Aha, but somebody does read them: The exception_
. The problem is that the call to the exception_
is invisible: It is called when an exception is thrown by the f1()
or f2()
function, or by the destructor of the S
objects.¹
But wait, some of these really are dead stores. For example, the assignments of 2 to node.state
is a dead store, because it is immediately followed by a store of 3, and there is nothing in between, so no exception could occur while the value is 2. Similarly, the store of 3 is dead because the destructor of S
is implicitly noexcept
.¹ And the store of 4 is dead for the same reason: No exception can occur when destructing s1
.
Further dead store elimination becomes possible if f1
or f2
are changed to noexcept
.
So the optimizer is in a tricky spot here: It wants to eliminate dead stores, but the simple algorithm for identifying dead stores doesn’t work here because of the potential for exceptions.

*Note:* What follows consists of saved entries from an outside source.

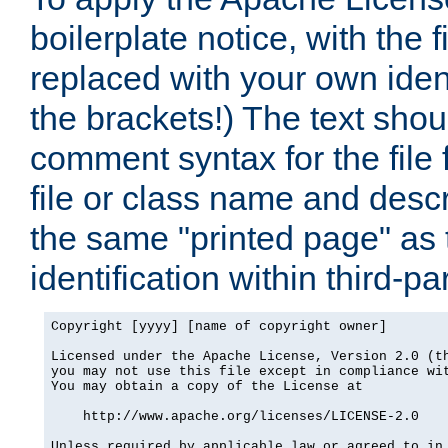
boilerplate notice, with the 
replaced with your own ident
the brackets!) The text shou
comment syntax for the file
file or class name and desc
the same "printed page" as t
identification within third-pa
Copyright [yyyy] [name of copyright owner]

Licensed under the Apache License, Version 2.0 (th
you may not use this file except in compliance wit
You may obtain a copy of the License at

    http://www.apache.org/licenses/LICENSE-2.0

Unless required by applicable law or agreed to in 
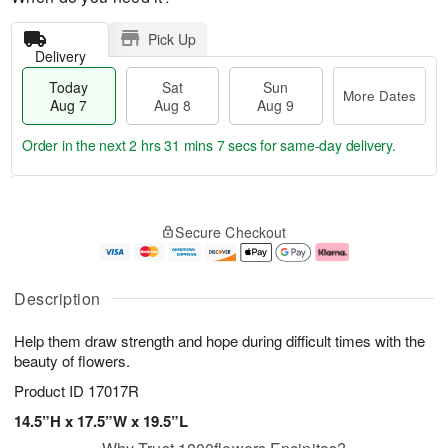
Pick Up
Delivery
Today
Sat
Sun
More Dates
Aug 7
Aug 8
Aug 9
Order in the next
2 hrs 31 mins 6 secs
for same-day delivery.
T
M
o
S
S
o
Secure Checkout
d
a
u
r
a
t
n
e
y
A
A
D
A
u
u
a
Description
u
g
g
t
g
8
9
e
Help them draw strength and hope during difficult times with the
7
s
beauty of flowers.
Product ID
17017R
14.5”H x 17.5”W x 19.5”L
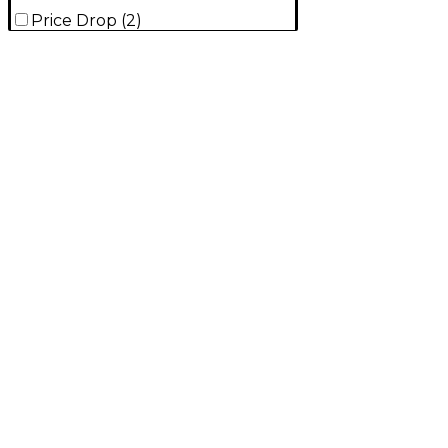
Price Drop
(
2
)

Coroutines make this even worse: When a coroutine suspends, the exception-handling node needs to be copied from the stack into the coroutine frame, and then removed from the stack frame. And when the coroutine resumes, the state needs to be copied from the coroutine frame back into the stack, and linked into the chain of exception handlers.
Knowing exactly when to do this unlinking and relinking is tricky, because you still have to catch exceptions that occur in await_suspend
and store them in the promise. But we learned that await_suspend
is fragile because the coroutine may have resumed and run to completion before await_suspend
returns.
void await_suspend(coroutine_handle<> handle) { arrange_for_resumption(handle); throw oops; // who catches this? }
The language says that the thrown exception is caught by the coroutine framework, which calls promise.unhandled_exception()

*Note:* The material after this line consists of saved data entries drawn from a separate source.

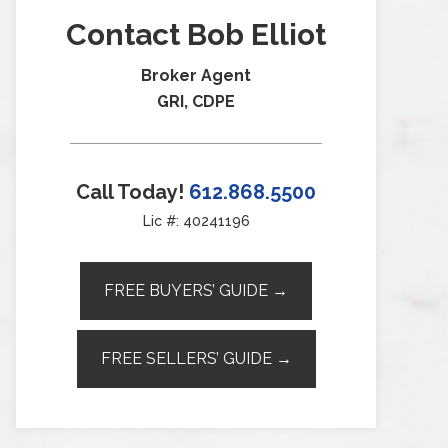
Contact Bob Elliot
Broker Agent
GRI, CDPE
Call Today!
612.868.5500
Lic #: 40241196
FREE BUYERS’ GUIDE →
FREE SELLERS’ GUIDE →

. But the promise may no longer exist!
Dealing with all these crazy edge cases makes exception handling on x86, and particularly exception handling on x86 in coroutines, quite a complicated undertaking.
Bonus reading: Zero-cost exceptions aren’t zero cost.

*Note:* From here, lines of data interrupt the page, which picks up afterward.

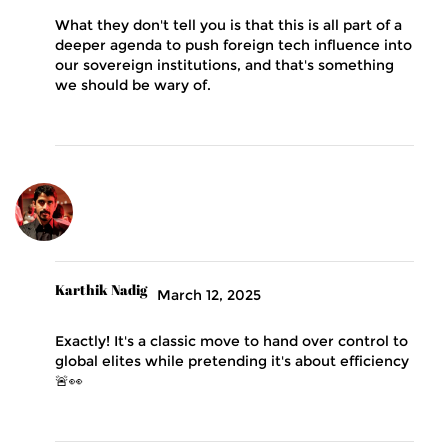
What they don't tell you is that this is all part of a
deeper agenda to push foreign tech influence into
our sovereign institutions, and that's something
we should be wary of.
Karthik Nadig
March 12, 2025
Exactly! It's a classic move to hand over control to
global elites while pretending it's about efficiency
🚨👀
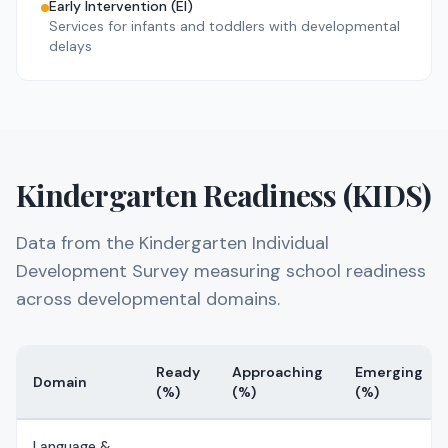
Early Intervention (EI)
46
day
46
night
Services for infants and toddlers with developmental
delays
No rating
A CHILD'S PLACE ANTIOCH
ANTIOCH
,
Lake
County
147
day
0
night
No rating
A CHILD'S PLACE OF LINDENHURST
Kindergarten Readiness (KIDS)
LINDENHURST
,
Lake
County
86
day
0
night
Data from the Kindergarten Individual
No rating
A CHILD'S PLACE OF MCHENRY
Development Survey measuring school readiness
MCHENRY
,
McHenry
County
across developmental domains.
147
day
0
night
No rating
A CHILD'S PLACE OF VOLO
Ready
Approaching
Emerging
VOLO
,
Lake
County
Domain
(%)
(%)
(%)
157
day
0
night
Language &
No rating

¹ Destructors default to noexcept if no members or base classes have potentially-throwing destructors, but you can mark your destructor as potentially-throwing,² and then exceptions thrown from destructors become something the compiler has to worry about.
² Please don’t do that.
But why does x86-32 exception handling have to work that way? Especially since x86-64 exception handling is table-based, like all the RISC architectures.
Table-based exception-handling metadata requires function prologue/epilogue sequences to have constrained forms that can be described by that metadata. When NT was first designed for x86-32, there was a lot of existing asm code that people wanted to easily port over to NT, and that ported code included pretty much every weird function entry/exit sequence you could think of (and lots more that you wouldn’t imagine anyone would ever think of). Switching to table-based metadata would have required modifying all that code, making porting more difficult. At least, I assume that’s the reasoning – I was deeply involved in the SEH runtime code in the ’90s and ’00s when I was on the VC++ compiler team.